The Pan American Games, a quadrennial sports festival for nations of the Western Hemisphere, are held in the year before the Olympics. The 2003 Pan Ams (as I call them) are currently underway in Santo Domingo; they opened on August 1 and continue through August 17. The United States, as of this morning, led the medal count with 121 medals (50 gold, 34 silver, 37 bronze), twenty-five more than runner-up Cuba (46 gold, 24 silver, 26 bronze). The Americans have put together a solid track and field squad, accounting for a good deal of all those medals.
Here's the hitch: you can't find them on television anywhere here! Not even on ESPN or ESPN2. Not even on the Spanish-language networks, Univision or Telemundo, which seems odd given the fact that most countries in the Americas are Spanish-speaking and you'd expect that many Hispanics would take an interest in the teams of their ancestral homelands. Even though Santo Domingo is only an hour ahead of New York, which makes the Pan Ams more schedule-friendly to American television broadcasters than the 2000 Sydney Olympics could ever have been for NBC, no one is broadcasting them at all. As far as I know, the Pan Ams might not even be on satellite television. Apparently, no one cares. (ESPN is airing poker - poker! - later this week, which seems to matter more than today's U.S. Pan Am champions - who could be our Olympic champions next year in Athens.)
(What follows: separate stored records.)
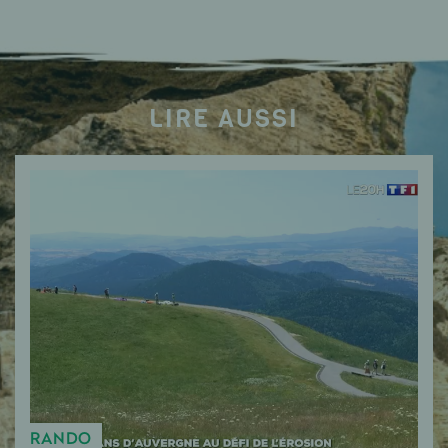
LIRE AUSSI
RANDO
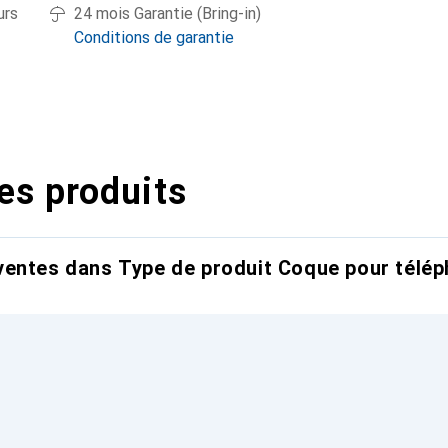
urs
24 mois Garantie (Bring-in)
Conditions de garantie
es produits
entes dans Type de produit Coque pour télép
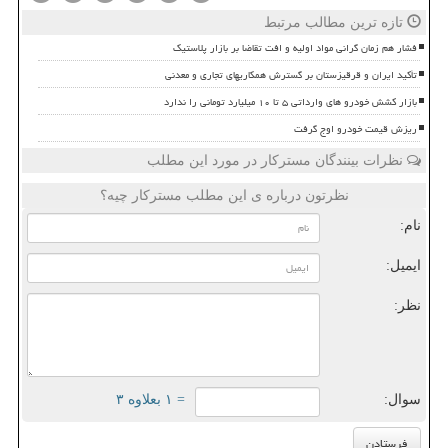
تازه ترین مطالب مرتبط
فشار هم زمان گرانی مواد اولیه و افت تقاضا بر بازار پلاستیک
تأکید ایران و قرقیزستان بر گسترش همکاریهای تجاری و معدنی
بازار کشش خودرو های وارداتی ۵ تا ۱۰ میلیارد تومانی را ندارد
ریزش قیمت خودرو اوج گرفت
نظرات بینندگان مسترکار در مورد این مطلب
نظرتون درباره ی این مطلب مسترکار چیه؟
نام:
ایمیل:
نظر:
سوال:
= ۱ بعلاوه ۳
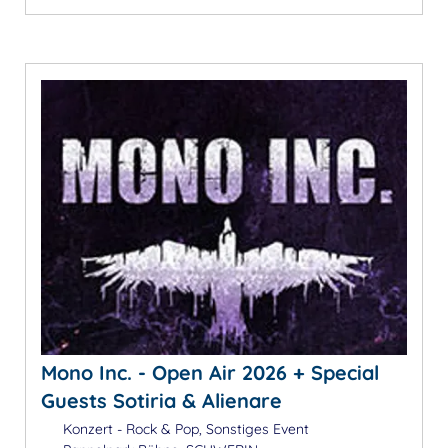
Mono Inc. - Open Air 2026 + Special
Guests Sotiria & Alienare
Konzert - Rock & Pop, Sonstiges Event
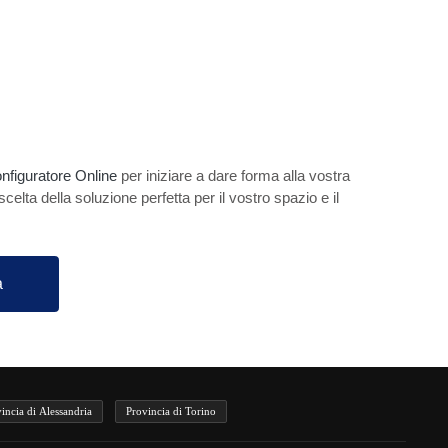
nfiguratore Online
per iniziare a dare forma alla vostra
 scelta della soluzione perfetta per il vostro spazio e il
a
incia di Alessandria
Provincia di Torino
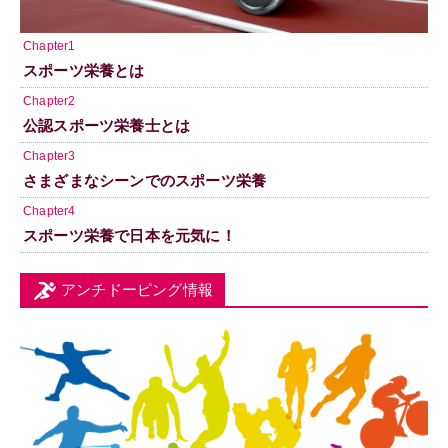
Chapter1
スポーツ栄養とは
Chapter2
公認スポーツ栄養士とは
Chapter3
さまざまなシーンでのスポーツ栄養
Chapter4
スポーツ栄養で日本を元気に！
アンチドーピング情報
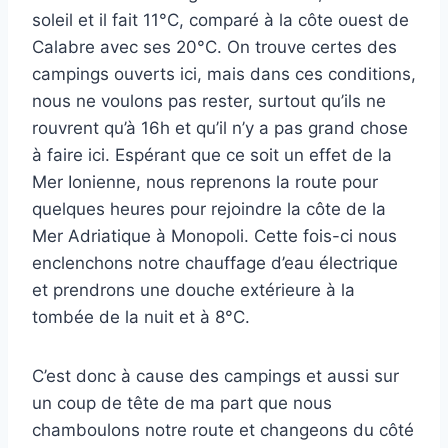
soleil et il fait 11°C, comparé à la côte ouest de
Calabre avec ses 20°C. On trouve certes des
campings ouverts ici, mais dans ces conditions,
nous ne voulons pas rester, surtout qu’ils ne
rouvrent qu’à 16h et qu’il n’y a pas grand chose
à faire ici. Espérant que ce soit un effet de la
Mer Ionienne, nous reprenons la route pour
quelques heures pour rejoindre la côte de la
Mer Adriatique à Monopoli. Cette fois-ci nous
enclenchons notre chauffage d’eau électrique
et prendrons une douche extérieure à la
tombée de la nuit et à 8°C.
C’est donc à cause des campings et aussi sur
un coup de tête de ma part que nous
chamboulons notre route et changeons du côté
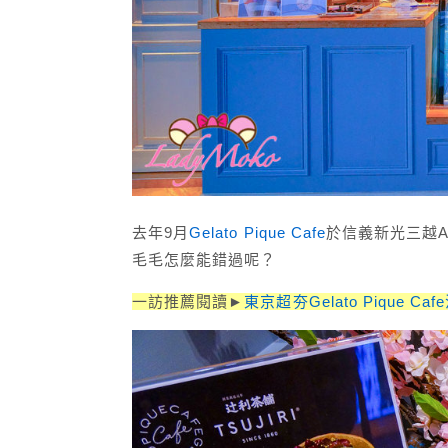
去年9月
Gelato Pique Cafe
於信義新光三越
毛毛怎麼能錯過呢？
一訪推薦閱讀►
東京超夯Gelato Piqu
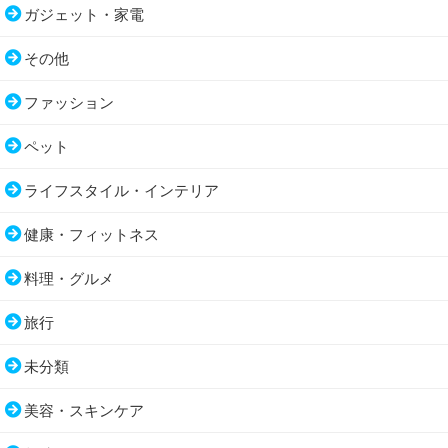
ガジェット・家電
その他
ファッション
ペット
ライフスタイル・インテリア
健康・フィットネス
料理・グルメ
旅行
未分類
美容・スキンケア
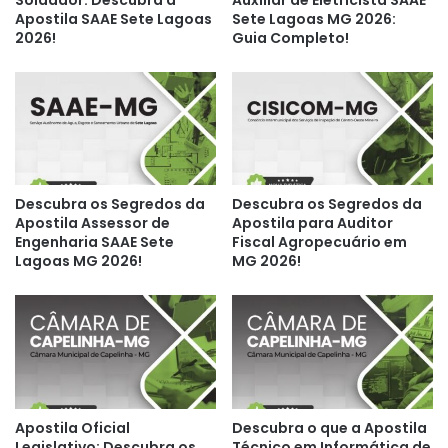
Soldador: Descubra a
Auxiliar de Eletricista SAAE
Apostila SAAE Sete Lagoas
Sete Lagoas MG 2026:
2026!
Guia Completo!
Descubra os Segredos da
Descubra os Segredos da
Apostila Assessor de
Apostila para Auditor
Engenharia SAAE Sete
Fiscal Agropecuário em
Lagoas MG 2026!
MG 2026!
Apostila Oficial
Descubra o que a Apostila
Legislativo: Descubra os
Técnico em Informática de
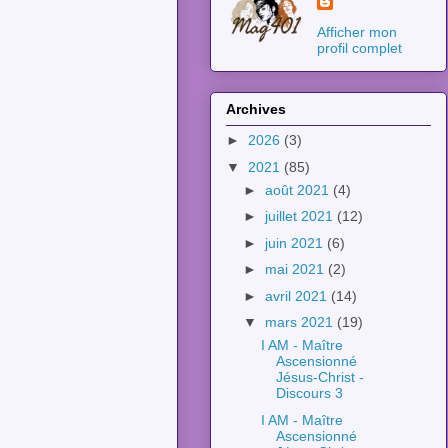
Afficher mon
profil complet
Archives
►
2026
(3)
▼
2021
(85)
►
août 2021
(4)
►
juillet 2021
(12)
►
juin 2021
(6)
►
mai 2021
(2)
►
avril 2021
(14)
▼
mars 2021
(19)
I AM - Maître
Ascensionné
Jésus-Christ -
Discours 3
I AM - Maître
Ascensionné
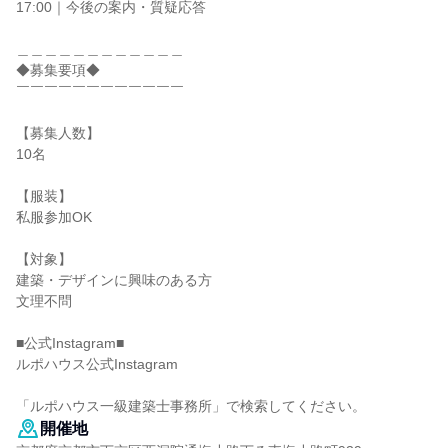
17:00｜今後の案内・質疑応答
＿＿＿＿＿＿＿＿＿＿＿＿
◆募集要項◆
￣￣￣￣￣￣￣￣￣￣￣￣
【募集人数】
10名
【服装】
私服参加OK
【対象】
建築・デザインに興味のある方
文理不問
■公式Instagram■
ルポハウス公式Instagram
「ルポハウス一級建築士事務所」で検索してください。
開催地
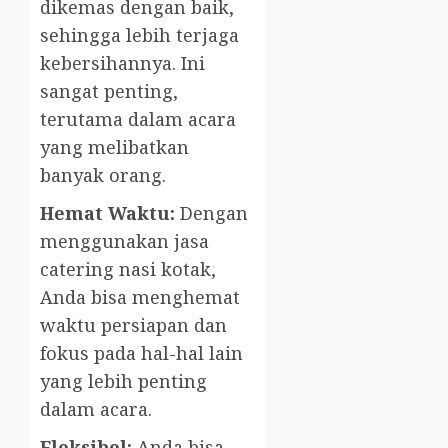
dikemas dengan baik,
sehingga lebih terjaga
kebersihannya. Ini
sangat penting,
terutama dalam acara
yang melibatkan
banyak orang.
Hemat Waktu:
Dengan
menggunakan jasa
catering nasi kotak,
Anda bisa menghemat
waktu persiapan dan
fokus pada hal-hal lain
yang lebih penting
dalam acara.
Fleksibel:
Anda bisa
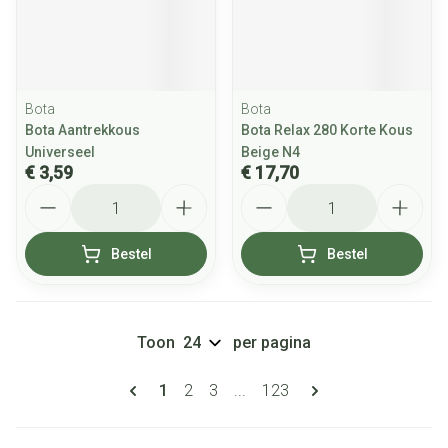
Bota
Bota
Bota Aantrekkous
Bota Relax 280 Korte Kous
Universeel
Beige N4
€ 3,59
€ 17,70
Aantal
Aantal
Bestel
Bestel
Toon
per pagina
Pagina's
U lees momenteel pagina
Pagina
Pagina
Pagina
1
2
3
...
123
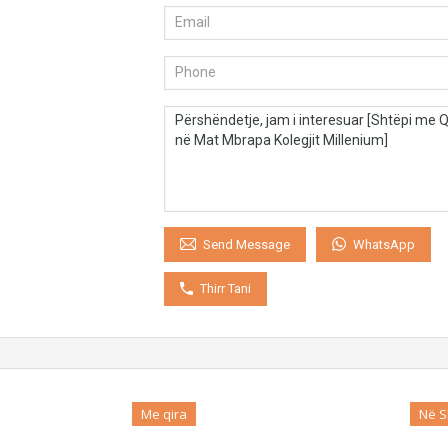
WhatsApp
Send Message
Thirr Tani
Me qira
Në S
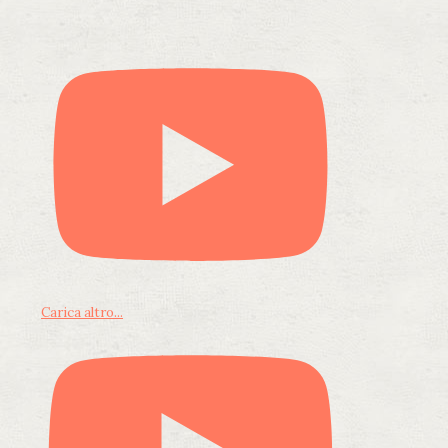
Carica altro...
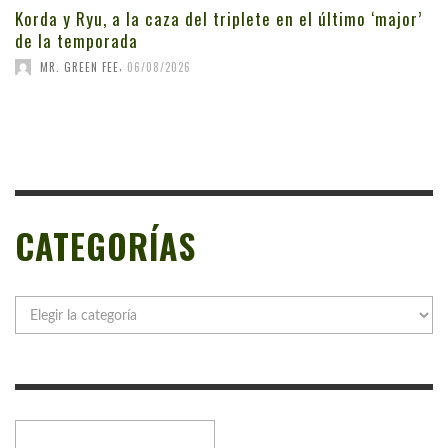
Korda y Ryu, a la caza del triplete en el último ‘major’
de la temporada
,
MR. GREEN FEE
06/08/2026
CATEGORÍAS
Categorías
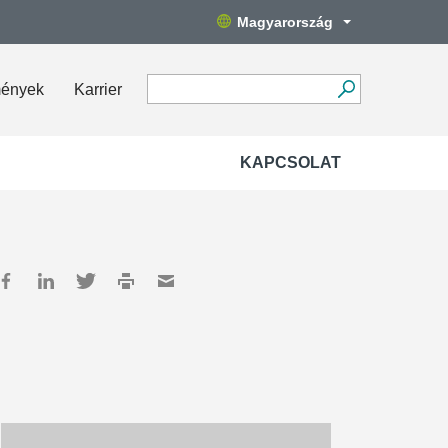
Magyarország
mények
Karrier
KAPCSOLAT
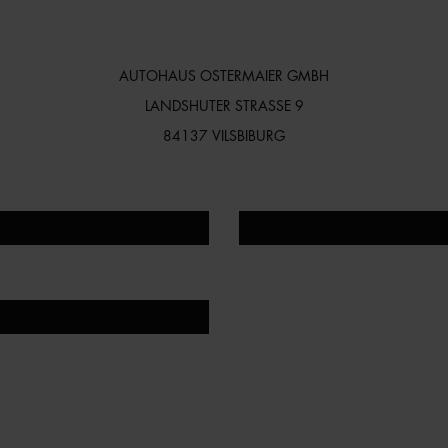
AUTOHAUS OSTERMAIER GMBH
LANDSHUTER STRASSE 9
84137 VILSBIBURG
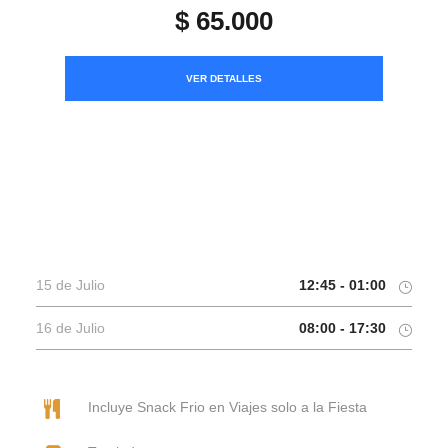
$ 65.000
VER DETALLES
15 de Julio
12:45 - 01:00
16 de Julio
08:00 - 17:30
Incluye Snack Frio en Viajes solo a la Fiesta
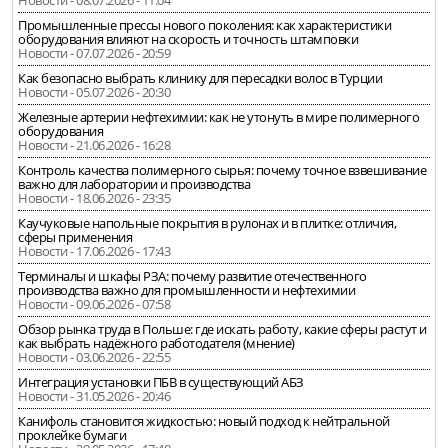
Новости - 08.07.2026 - 11:04
Промышленные прессы нового поколения: как характеристики
оборудования влияют на скорость и точность штамповки
Новости - 07.07.2026 - 20:59
Как безопасно выбрать клинику для пересадки волос в Турции
Новости - 05.07.2026 - 20:30
Железные артерии нефтехимии: как не утонуть в мире полимерного
оборудования
Новости - 21.06.2026 - 16:28
Контроль качества полимерного сырья: почему точное взвешивание
важно для лаборатории и производства
Новости - 18.06.2026 - 23:35
Каучуковые напольные покрытия в рулонах и в плитке: отличия,
сферы применения
Новости - 17.06.2026 - 17:43
Терминалы и шкафы РЗА: почему развитие отечественного
производства важно для промышленности и нефтехимии
Новости - 09.06.2026 - 07:58
Обзор рынка труда в Польше: где искать работу, какие сферы растут и
как выбрать надёжного работодателя (мнение)
Новости - 03.06.2026 - 22:55
Интеграция установки ПБВ в существующий АБЗ
Новости - 31.05.2026 - 20:46
Канифоль становится жидкостью: новый подход к нейтральной
проклейке бумаги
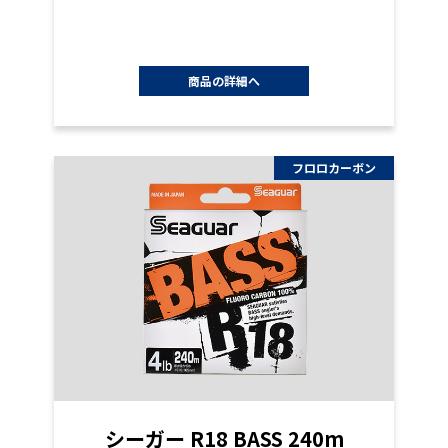
商品の詳細へ
フロロカーボン
シーガー R18 BASS 240m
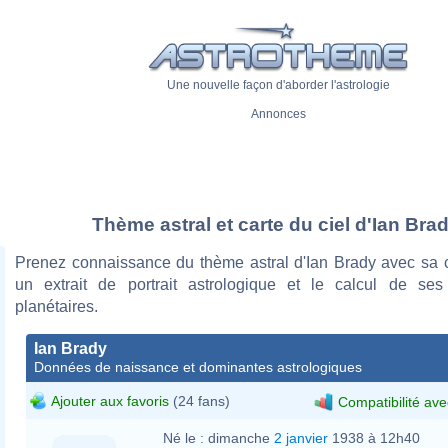
Une nouvelle façon d'aborder l'astrologie
Annonces
Thème astral et carte du ciel d'Ian Bra
Prenez connaissance du thème astral d'Ian Brady avec sa ca
un extrait de portrait astrologique et le calcul de se
planétaires.
Ian Brady
Données de naissance et dominantes astrologiques
Ajouter aux favoris
(24 fans)
Compatibilité ave
Né le :
dimanche
2 janvier
1938 à 12h40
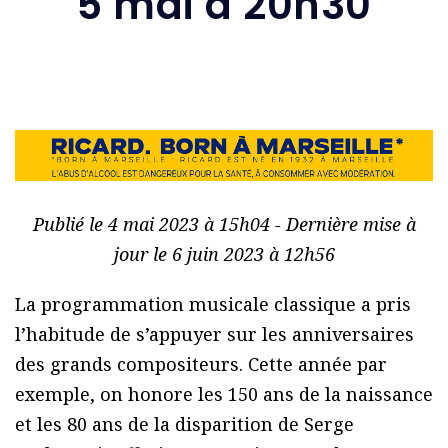
5 mai à 20h30
Publié le 4 mai 2023 à 15h04 - Dernière mise à
jour le 6 juin 2023 à 12h56
La programmation musicale classique a pris
l’habitude de s’appuyer sur les anniversaires
des grands compositeurs. Cette année par
exemple, on honore les 150 ans de la naissance
et les 80 ans de la disparition de Serge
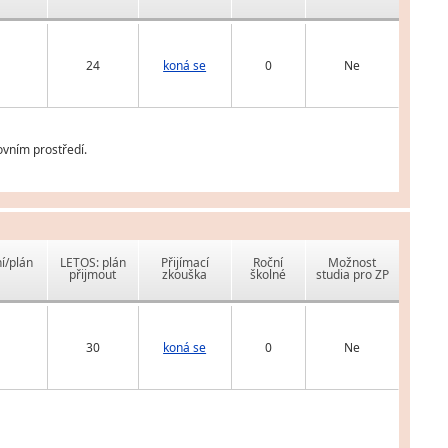
24
koná se
0
Ne
ovním prostředí.
í/plán
LETOS: plán
Přijímací
Roční
Možnost
přijmout
zkouška
školné
studia pro ZP
30
koná se
0
Ne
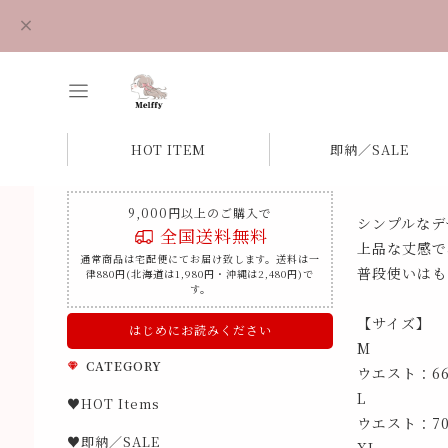
HOT ITEM
即納／SALE
9,000円以上のご購入で
シンプルなデ
全国送料無料
上品な丈感で
通常商品は宅配便にてお届け致します。送料は一
普段使いはも
律880円(北海道は1,980円・沖縄は2,480円)で
す。
【サイズ】
はじめにお読みください
M
CATEGORY
ウエスト：6
L
♥HOT Items
ウエスト：7
♥即納／SALE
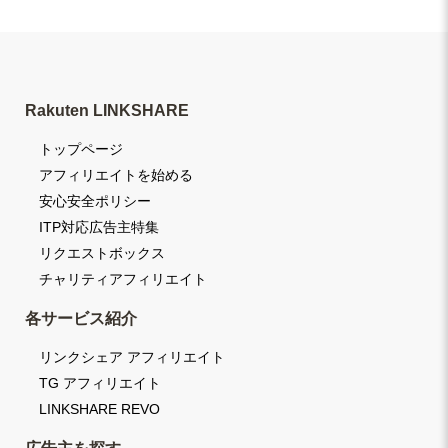
Rakuten LINKSHARE
トップページ
アフィリエイトを始める
安心安全ポリシー
ITP対応広告主特集
リクエストボックス
チャリティアフィリエイト
各サービス紹介
リンクシェア アフィリエイト
TG アフィリエイト
LINKSHARE REVO
広告主を探す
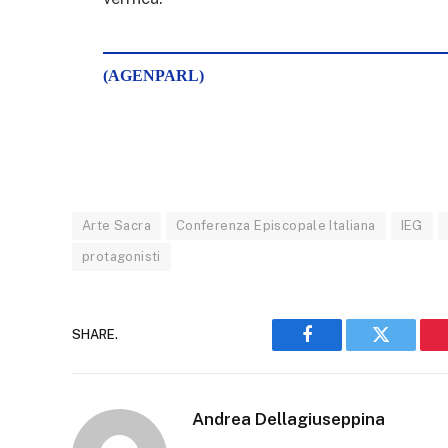
(AGENPARL)
Arte Sacra
Conferenza Episcopale Italiana
IEG
protagonisti
SHARE.
Facebook
Twitter
Andrea Dellagiuseppina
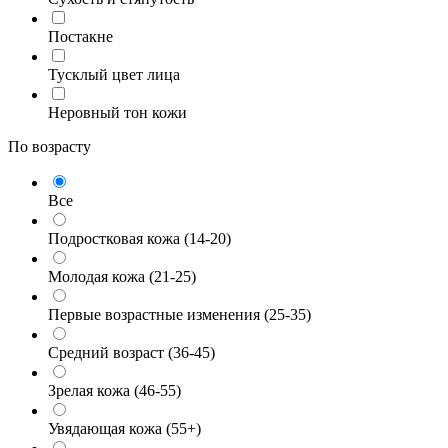
Постакне
Тусклый цвет лица
Неровный тон кожи
По возрасту
Все
Подростковая кожа (14-20)
Молодая кожа (21-25)
Первые возрастные изменения (25-35)
Средний возраст (36-45)
Зрелая кожа (46-55)
Увядающая кожа (55+)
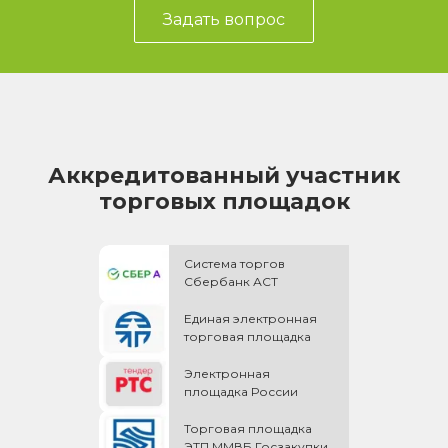
Задать вопрос
Аккредитованный участник
торговых площадок
Система торгов
Сбербанк АСТ
Единая электронная
торговая площадка
Электронная
площадка России
Торговая площадка
ЭТП ММВБ Госзакупки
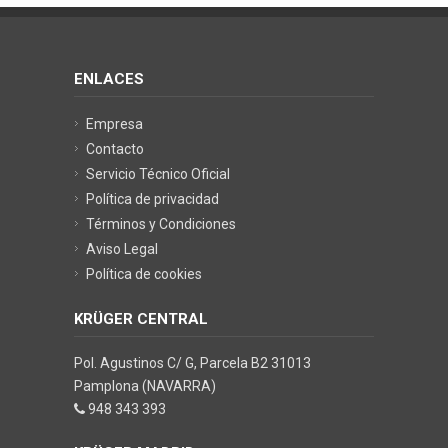
ENLACES
Empresa
Contacto
Servicio Técnico Oficial
Política de privacidad
Términos y Condiciones
Aviso Legal
Política de cookies
KRÜGER CENTRAL
Pol. Agustinos C/ G, Parcela B2 31013
Pamplona (NAVARRA)
948 343 393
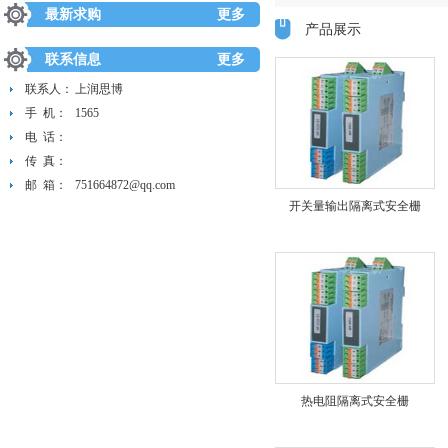
最新求购
更多
产品展示
联系信息
更多
联系人：
上润思博
手 机：
1565
电 话：
传 真：
邮 箱：
751664872@qq.com
开关量输出隔离式安全栅
热电阻隔离式安全栅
Why not? I could offer the theory that Americans don't care about a regional olympiad unless it's being held here, but given the lack of interest in the Pan Ams the last time they were held here (Indianapolis, 1987), that can't be it. Maybe it's because Americans don't take enough interest in track or swimming outside of leap (read Olympic) years, but the Pan Ams also feature basketball, which never fails to attract an audience. All I can guess is that the Pan Ams, while a big event, are simply not the Olympics. The Olympics offer the best athletes from all over the world; the Pan Ams offer only athletes from half of it. The Olympics are like a big Broadway musical; the Pan Ams are more like just a curious offbeat production in Soho. Being a funky attraction off the beaten path may stir some trivial interest, but it doesn't bring in the big money.
Oh,well. At least I can still watch Major League Soccer. (Go MetroStars!)